Sogenannte „Ein-Quellen-Stücke“ gelten unter Journalisten als heikel. In einem Bericht sollten mindestens zwei Stimmen zu Wort kommen – und idealerweise sollten sie unterschiedliche Positionen vertreten. Das ist eigentlich journalistischer Standard. Auch bei der Würzburger Main-Post?

Am Dienstag-Nachmittag ist auf deren Web-Präsenz ein Vorbericht zum anstehenden Duell der Würzburger Kickers gegen den 1.FC Nürnberg erschienen. Unter dem Titel „Nürnberg-Derby: Ein Fußballfest unter Polizeischutz“ vermengt der Autor die Partie am Wochenende mit möglichen Krawall-Szenarien, dem Derby gegen Fürth und einem Pyro-Bild aus Karlsruhe. Gesprochen hat er dafür offensichtlich mit nur einer Quelle: Dem Würzburger Polizeichef.

Und tatsächlich: „Das wird nicht ohne“, sagt eben jener Polizeichef im Bezug auf die Abreise der Gästefans. Ansonsten bleibt er in den Zitaten sachlich:

„Wir werden gezielt dazu aufrufen, besonnen zu bleiben, den Sport in den Vordergrund zu stellen und sich nicht provozieren zu lassen“.

Das klingt nur bedingt nach dem (erhofften?) Krawallszenario, weshalb der Autor des Beitrags weitere Infos einfließen lässt.

Screenshot Main-Post
Quelle: Screenshot www.mainpost.de

So gebe es etwa 15 bis 20 Nürnberg-Fans mit Stadionverbot, schreibt er. Das mag für Außenstehende bedrohlich klingen – aber in Relation zu 2.000 erwarteten Glubb-Fans? Wenig erschütternd.

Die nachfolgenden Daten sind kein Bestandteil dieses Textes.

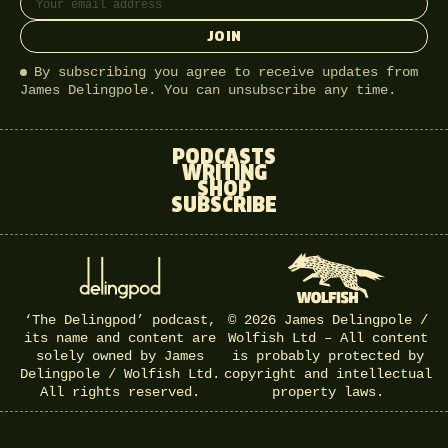
JOIN
By subscribing you agree to receive updates from
James Delingpole. You can unsubscribe any time.
PODCASTS
WRITING
SHOP
SUBSCRIBE
‘The Delingpod’ podcast,
© 2026 James Delingpole /
its name and content are
Wolfish Ltd – All content
solely owned by James
is probably protected by
Delingpole / Wolfish Ltd.
copyright and intellectual
All rights reserved.
property laws.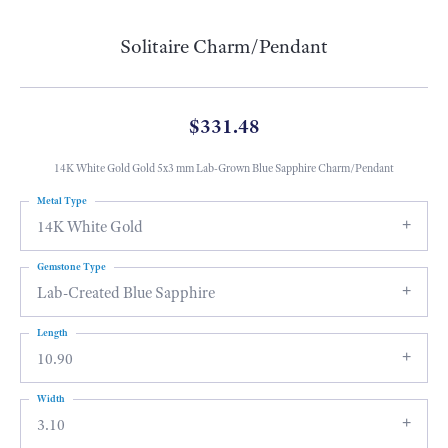
Solitaire Charm/Pendant
$331.48
14K White Gold Gold 5x3 mm Lab-Grown Blue Sapphire Charm/Pendant
Metal Type
14K White Gold
Gemstone Type
Lab-Created Blue Sapphire
Length
10.90
Width
3.10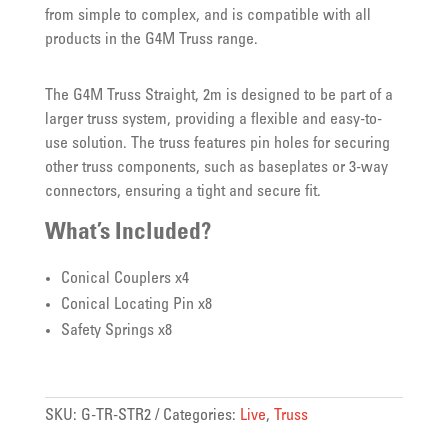
from simple to complex, and is compatible with all
products in the G4M Truss range.
The G4M Truss Straight, 2m is designed to be part of a
larger truss system, providing a flexible and easy-to-
use solution. The truss features pin holes for securing
other truss components, such as baseplates or 3-way
connectors, ensuring a tight and secure fit.
What’s Included?
Conical Couplers x4
Conical Locating Pin x8
Safety Springs x8
SKU:
G-TR-STR2
Categories:
Live
,
Truss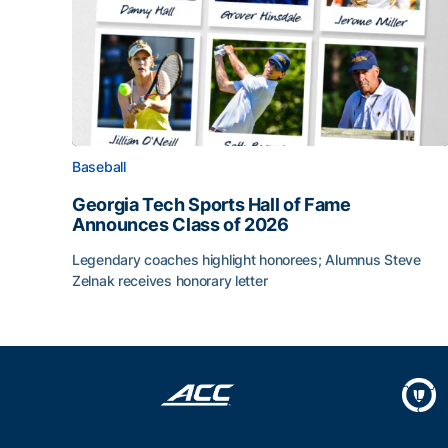
Baseball
Georgia Tech Sports Hall of Fame
Announces Class of 2026
Legendary coaches highlight honorees; Alumnus Steve
Zelnak receives honorary letter
Georgia Tech Sports Hall of Fame Announces Cla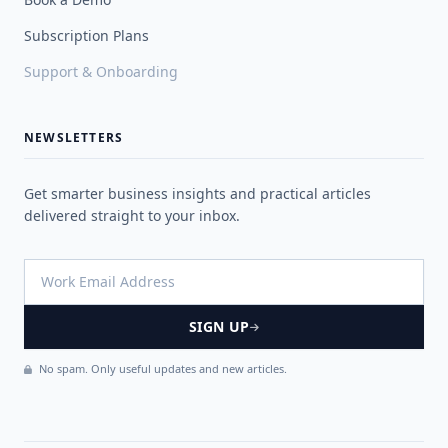
Subscription Plans
Support & Onboarding
NEWSLETTERS
Get smarter business insights and practical articles
delivered straight to your inbox.
SIGN UP
No spam. Only useful updates and new articles.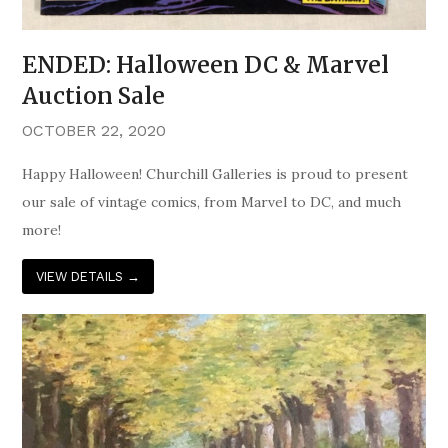
ENDED: Halloween DC & Marvel
Auction Sale
OCTOBER 22, 2020
Happy Halloween! Churchill Galleries is proud to present
our sale of vintage comics, from Marvel to DC, and much
more!
VIEW DETAILS
→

Also schiebt der Journalist eine weitere Zahl voran: 400 bis 500 dieser Gästefans würden laut eines szenekundigen Beamten als „gewaltbereit“ gelten. Schockierend! – Allerdings vermeidet es der Autor einerseits zu erwähnen, dass oft schon eine Personalien-Aufnahme am Rande eines Fußballspiels genügt, um von der Polizei dauerhaft als „gewaltbereit“ („Kategorie B“) eingestuft zu werden. Andererseits verschweigt er den Namen des „szenekundigen Beamten“, ohne explizit darauf hinzuweisen, dass dieser gegebenenfalls namentlich nicht genannt werden möchte.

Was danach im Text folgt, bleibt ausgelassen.